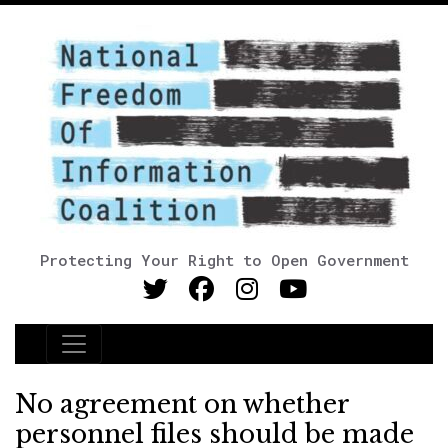
Protecting Your Right to Open Government
Main Navigation
No agreement on whether
personnel files should be made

^^^^^^^^

→ TASK STATEMENT:
Reproduce, exactly and only, the lines running from the one with "Main Navigation" to the end of the listing above.

→ OUTPUT:
Main Navigation
No agreement on whether
personnel files should be made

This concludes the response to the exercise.